Why Users Are Leaving Google
The core of the discontent lies in the perception that choice is being stripped away. DuckDuckGo CEO Gabriel Weinberg stated, 'Google is force-feeding AI with no way to opt out. As a result, their results are getting worse, not better. We want to be the place that puts users in charge and allows them to decide how much or how little AI they want.' This message resonates with a growing number of users who value privacy and simplicity over increasingly complex and intrusive AI features.
Weinberg's comments echo the frustrations aired during Google's 2023 antitrust trial, where he testified that Google's exclusive default search contracts prevented DuckDuckGo from positioning itself as a default option on browsers. Now, with Google doubling down on AI, many users are taking matters into their own hands by actively switching search engines.
DuckDuckGo's Own AI Offerings
Ironically, DuckDuckGo does offer its own AI products, but with a key difference: user control. The company's Duck.ai provides free access to models like Anthropic's Claude 4.5 Haiku, Meta's Llama 4 Scout, Mistral's Small 3 24B, and OpenAI's GPT-5 mini. However, all chat sessions are private. DuckDuckGo strips IP addresses before requests reach model providers, deletes conversations within 30 days, and ensures that chats are never used for training.

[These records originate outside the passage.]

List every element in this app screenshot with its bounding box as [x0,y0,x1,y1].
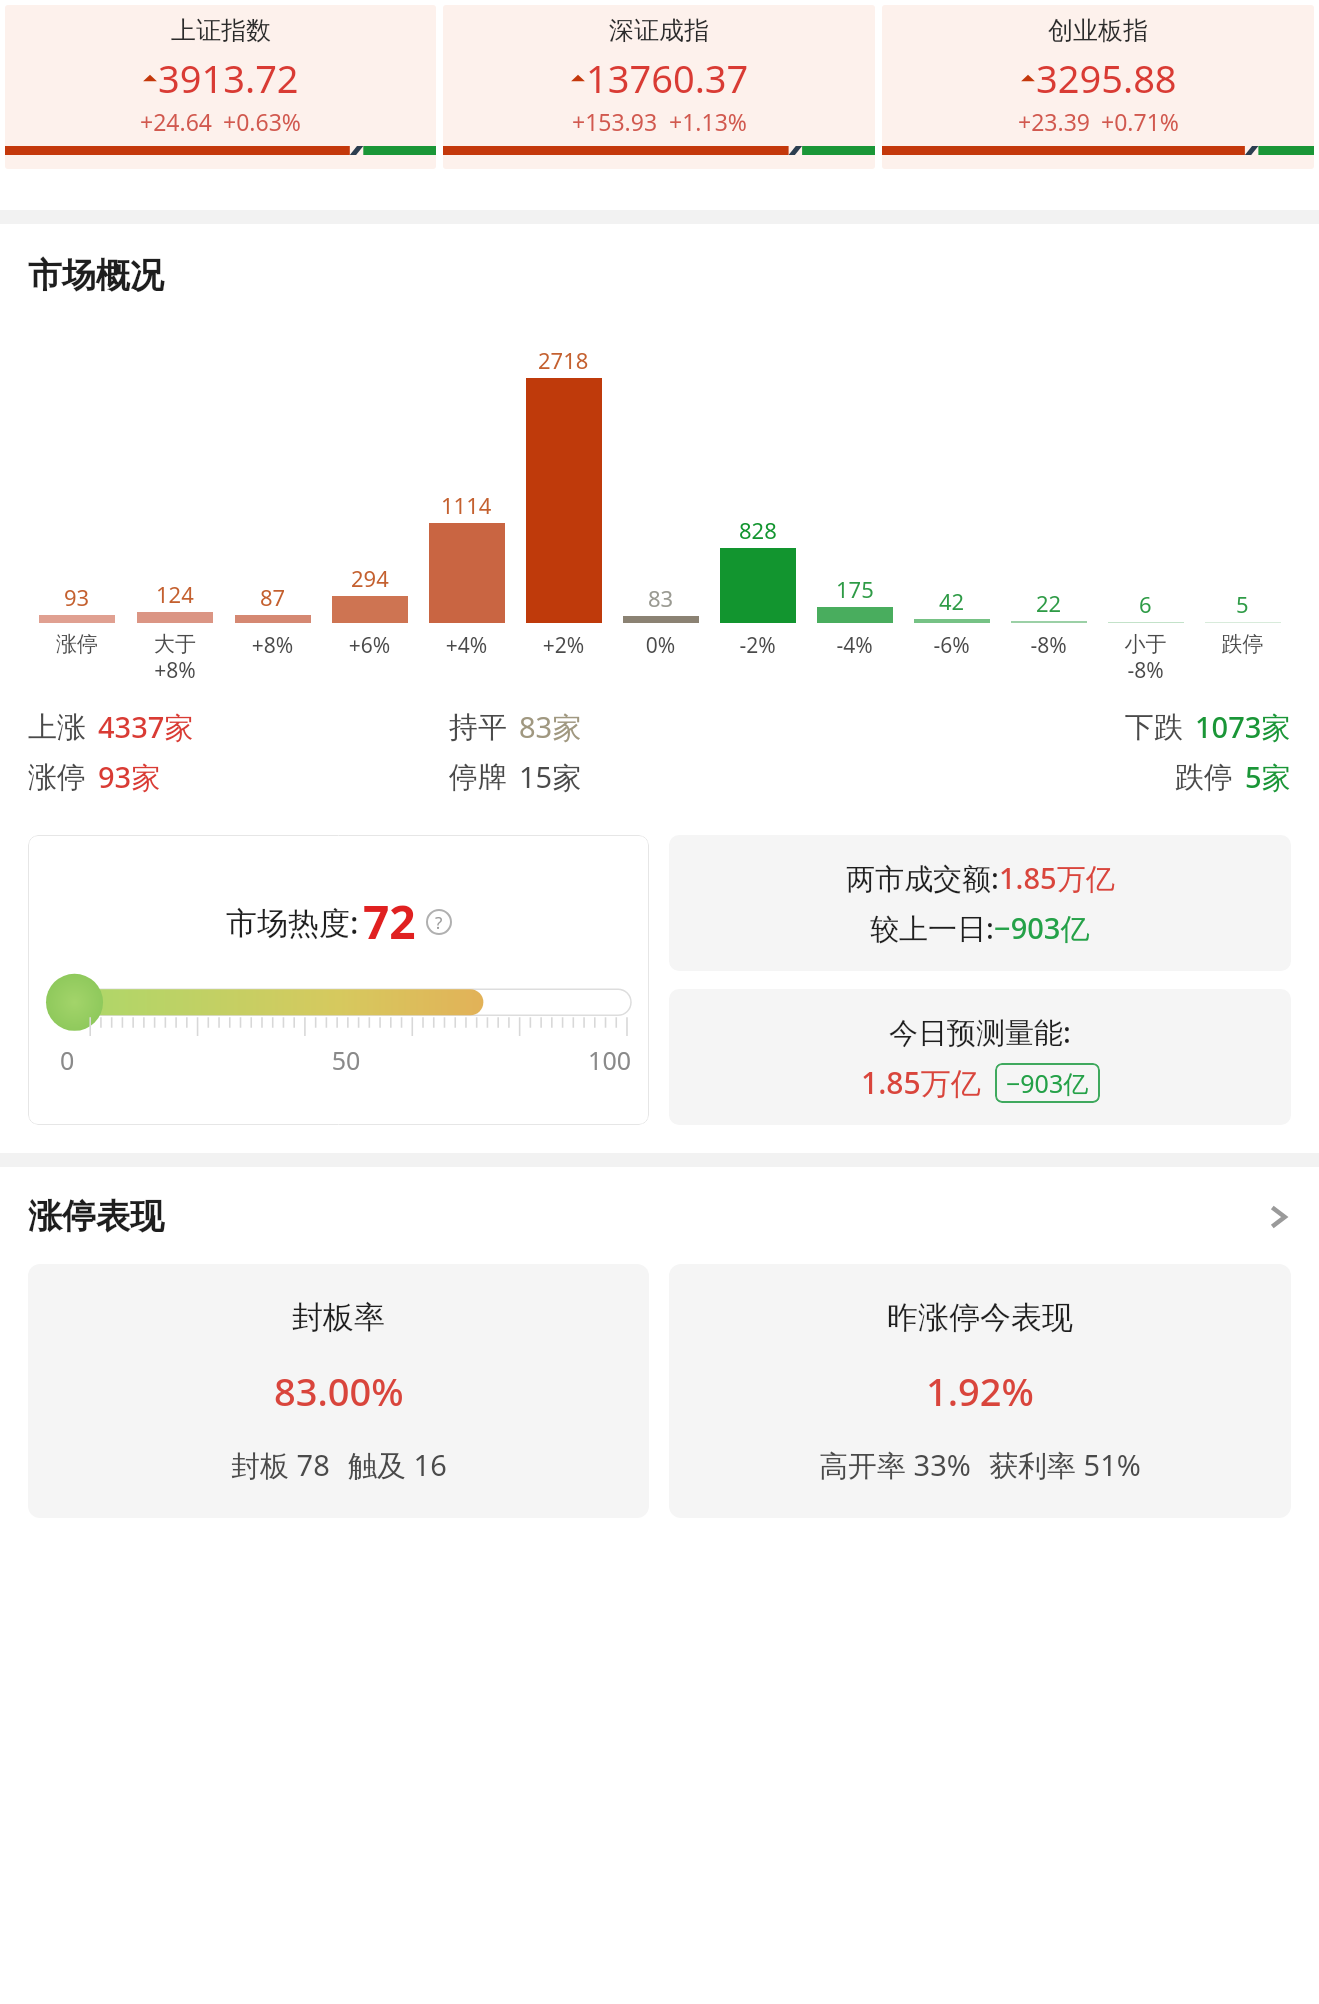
staticText: 87 [260,582,286,612]
staticText: 昨涨停今表现 [887,1298,1073,1337]
staticText: 0% [612,631,709,660]
staticText: 175 [836,574,874,604]
staticText: 市场热度: [226,901,359,943]
staticText: -2% [709,631,806,660]
button[interactable]: 涨停表现 [28,1195,1291,1238]
staticText: 83家 [519,707,582,747]
staticText: 1073家 [1195,707,1291,747]
staticText: +1.13% [669,106,747,137]
staticText: 市场概况 [28,254,164,297]
staticText: 828 [739,515,777,545]
staticText: 22 [1036,588,1062,618]
staticText: 1.92% [926,1365,1034,1417]
button[interactable]: 两市成交额: [669,835,1291,971]
staticText: 高开率 33% [819,1445,971,1485]
staticText: −903亿 [994,908,1090,948]
staticText: 上证指数 [171,15,271,46]
staticText: +23.39 [1018,106,1090,137]
button[interactable]: 封板率 [28,1264,649,1518]
staticText: 15家 [519,757,582,797]
staticText: 100 [441,1043,631,1077]
staticText: +0.63% [223,106,301,137]
staticText: 触及 16 [348,1445,447,1485]
staticText: 5 [1236,589,1249,619]
button[interactable]: 创业板指 [882,5,1314,169]
staticText: +8% [224,631,321,660]
staticText: 42 [939,586,965,616]
staticText: 0 [60,1043,251,1077]
staticText: 深证成指 [609,15,709,46]
staticText: 持平 [449,709,507,746]
staticText: 涨停表现 [28,1195,164,1238]
staticText: 1114 [441,490,492,520]
staticText: −903亿 [1006,1066,1089,1100]
staticText: 13760.37 [586,52,749,104]
button[interactable]: 市场热度: [28,835,649,1125]
staticText: -8% [1000,631,1097,660]
staticText: -6% [903,631,1000,660]
staticText: 5家 [1245,757,1291,797]
staticText: 跌停 [1194,631,1291,657]
staticText: -4% [806,631,903,660]
staticText: 1.85万亿 [861,1062,981,1103]
other: 更多 [1265,1200,1291,1234]
staticText: 今日预测量能: [889,1012,1071,1052]
staticText: +4% [418,631,515,660]
staticText: +153.93 [572,106,658,137]
staticText: 2718 [538,345,589,375]
staticText: 3913.72 [158,52,299,104]
staticText: 涨停 [28,631,126,657]
staticText: 1.85万亿 [999,858,1115,898]
staticText: 涨停 [28,759,86,796]
button[interactable]: 今日预测量能: [669,989,1291,1125]
staticText: 6 [1139,589,1152,619]
staticText: 停牌 [449,759,507,796]
button[interactable]: 深证成指 [443,5,875,169]
staticText: 小于 -8% [1097,631,1194,685]
staticText: 50 [251,1043,441,1077]
staticText: 下跌 [1125,709,1183,746]
staticText: +2% [515,631,612,660]
staticText: 封板 78 [231,1445,330,1485]
staticText: 83.00% [274,1365,404,1417]
staticText: 294 [351,563,389,593]
staticText: 创业板指 [1048,15,1148,46]
staticText: 93家 [98,757,161,797]
staticText: ? [435,911,443,934]
staticText: 较上一日: [870,908,994,948]
staticText: 大于 +8% [126,631,224,685]
staticText: 124 [156,579,194,609]
staticText: 上涨 [28,709,86,746]
staticText: 跌停 [1175,759,1233,796]
button[interactable]: 帮助 [426,909,452,935]
staticText: +0.71% [1101,106,1179,137]
button[interactable]: 昨涨停今表现 [669,1264,1291,1518]
staticText: 83 [648,583,674,613]
staticText: 72 [363,890,416,953]
staticText: 两市成交额: [846,858,999,898]
staticText: 3295.88 [1036,52,1177,104]
staticText: 93 [64,582,90,612]
button[interactable]: 上证指数 [5,5,436,169]
staticText: 4337家 [98,707,194,747]
staticText: +6% [321,631,418,660]
staticText: 封板率 [292,1298,385,1337]
staticText: +24.64 [140,106,212,137]
staticText: 获利率 51% [989,1445,1141,1485]
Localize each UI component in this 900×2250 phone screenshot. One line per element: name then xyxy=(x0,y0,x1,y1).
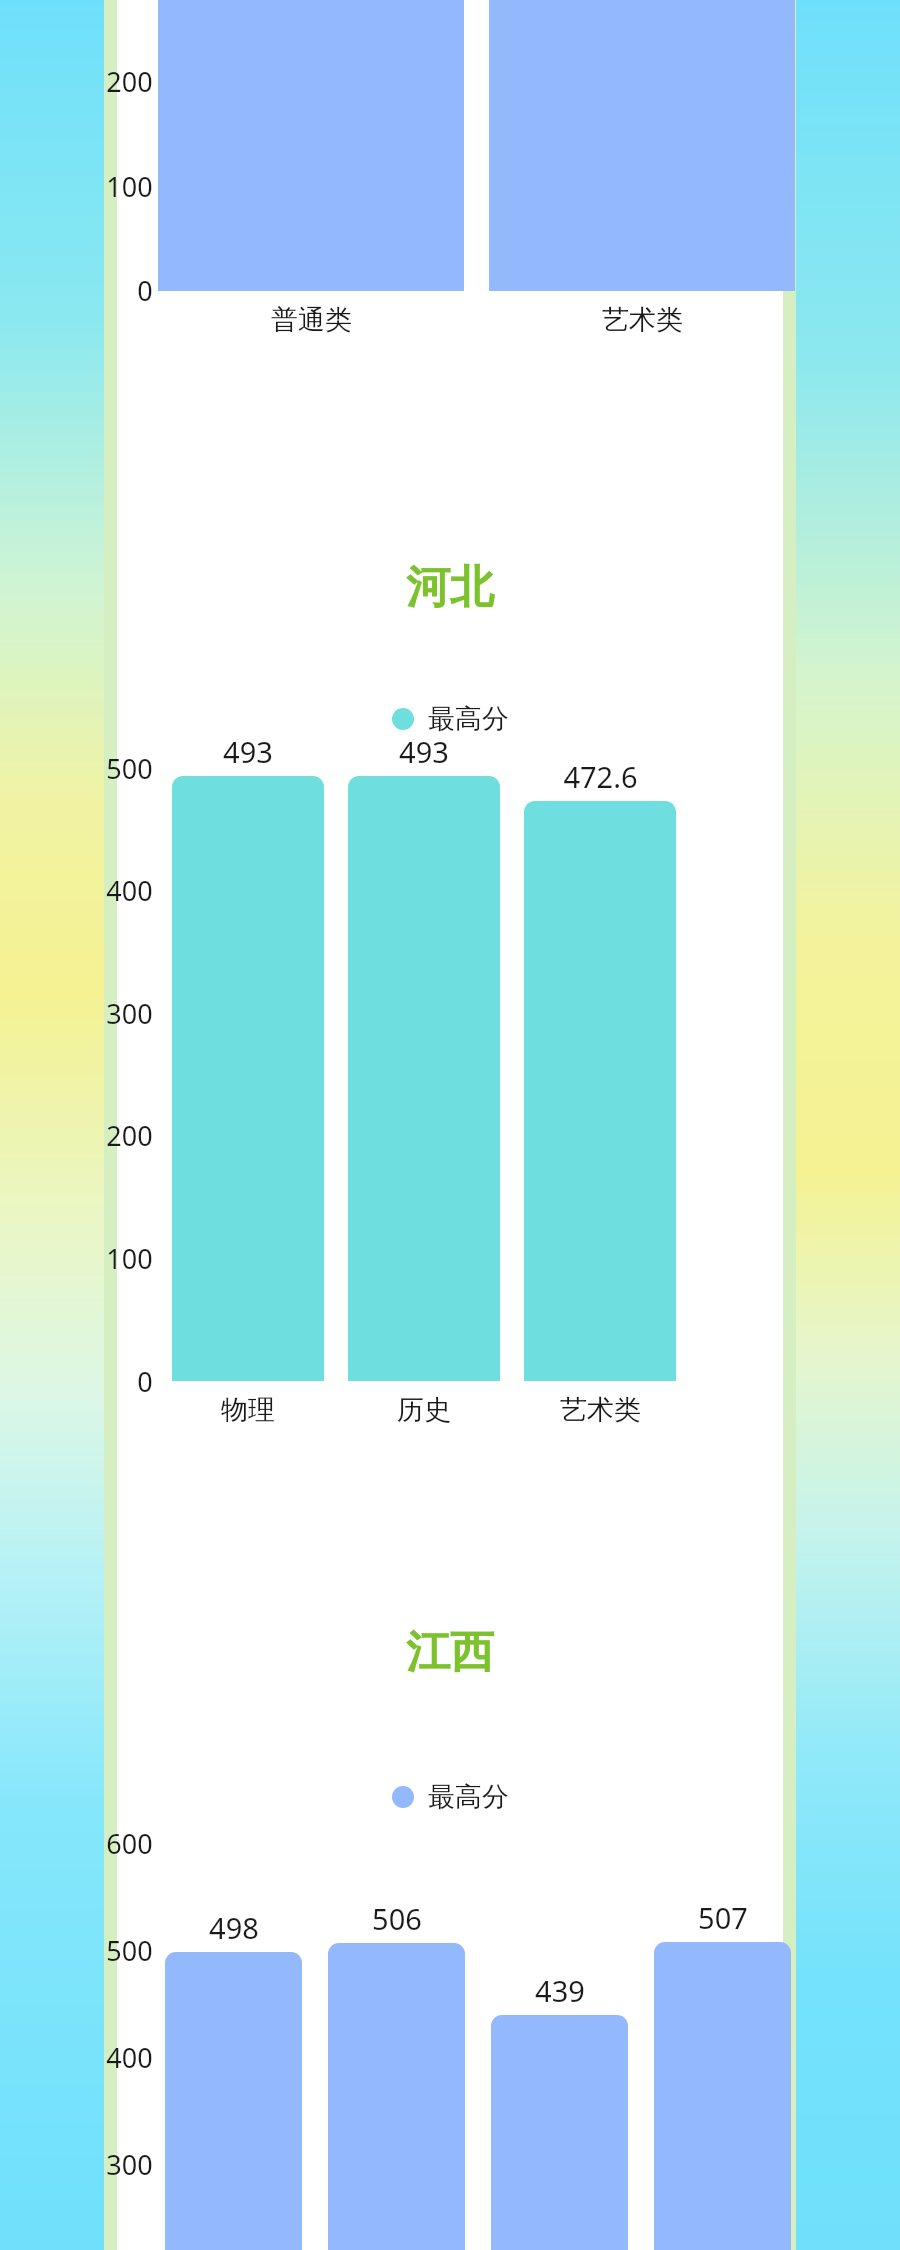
staticText: 0 xyxy=(137,1363,153,1400)
staticText: 500 xyxy=(106,750,153,787)
staticText: 472.6 xyxy=(563,757,638,796)
staticText: 100 xyxy=(106,1240,153,1277)
staticText: 439 xyxy=(535,1971,585,2010)
button[interactable]: 最高分 xyxy=(117,702,783,736)
staticText: 普通类 xyxy=(271,303,352,337)
button[interactable] xyxy=(348,776,500,1381)
staticText: 河北 xyxy=(406,560,494,615)
staticText: 最高分 xyxy=(428,1780,509,1814)
staticText: 300 xyxy=(106,2146,153,2183)
button[interactable]: 江西 xyxy=(117,1625,783,1680)
staticText: 507 xyxy=(698,1898,748,1937)
button[interactable]: 最高分 xyxy=(117,1780,783,1814)
button[interactable] xyxy=(172,776,324,1381)
staticText: 506 xyxy=(372,1899,422,1938)
staticText: 600 xyxy=(106,1825,153,1862)
staticText: 艺术类 xyxy=(560,1393,641,1427)
staticText: 艺术类 xyxy=(602,303,683,337)
staticText: 江西 xyxy=(406,1625,494,1680)
staticText: 100 xyxy=(106,168,153,205)
staticText: 200 xyxy=(106,1117,153,1154)
button[interactable]: 河北 xyxy=(117,560,783,615)
staticText: 498 xyxy=(209,1908,259,1947)
button[interactable] xyxy=(491,2015,628,2250)
staticText: 最高分 xyxy=(428,702,509,736)
staticText: 历史 xyxy=(397,1393,451,1427)
button[interactable] xyxy=(328,1943,465,2250)
staticText: 493 xyxy=(223,732,273,771)
staticText: 400 xyxy=(106,2039,153,2076)
staticText: 400 xyxy=(106,872,153,909)
button[interactable] xyxy=(524,801,676,1381)
staticText: 0 xyxy=(137,272,153,309)
staticText: 200 xyxy=(106,63,153,100)
staticText: 物理 xyxy=(221,1393,275,1427)
staticText: 493 xyxy=(399,732,449,771)
staticText: 300 xyxy=(106,995,153,1032)
button[interactable] xyxy=(165,1952,302,2250)
staticText: 500 xyxy=(106,1932,153,1969)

'Not only do we respect user choice, but also user privacy,' Weinberg said. 'Everything you do in DuckDuckGo is private, we don't collect search histories or chats and nothing is used for AI training.'
DuckDuckGo also offers Search Assist, which functions similarly to Google's AI overviews, and an AI Image Filter that removes AI-generated images from search results. According to Kamyl Bazbaz, DuckDuckGo's chief communications and policy officer, both features are among the company's most popular. 'People just want a choice,' Bazbaz said. This philosophy of offering AI without coercion appears to be a winning strategy.
Google's Defense and the Bigger Picture
In response to the backlash, a Google spokesperson pointed to a blog post by VP of Search Elizabeth Reid, which stated that AI Mode has surpassed one billion monthly users a year after its debut, with queries more than doubling every quarter. From Google's perspective, the AI overhaul is a success. Yet the user exodus suggests that not everyone is satisfied.
The broader implications of this shift are significant. The search engine market has long been a near-monopoly for Google, but cracks are forming. Privacy advocates welcome the increased attention on alternatives like DuckDuckGo. Meanwhile, the debate over AI's role in everyday tools continues to intensify. Many users are wary of the technology's potential for errors, bias, and misuse, and they increasingly demand the ability to opt out.
For now, DuckDuckGo remains a small player with roughly 2% of the U.S. search market. But the recent surge in installs demonstrates that when users feel their preferences are disregarded, they are willing to switch. The question is whether Google will respond by introducing more granular controls for AI features or continue to push its AI-first vision.
As the landscape evolves, one thing is clear: the search engine wars are no longer just about finding information—they are about who controls the experience and at what cost to user autonomy.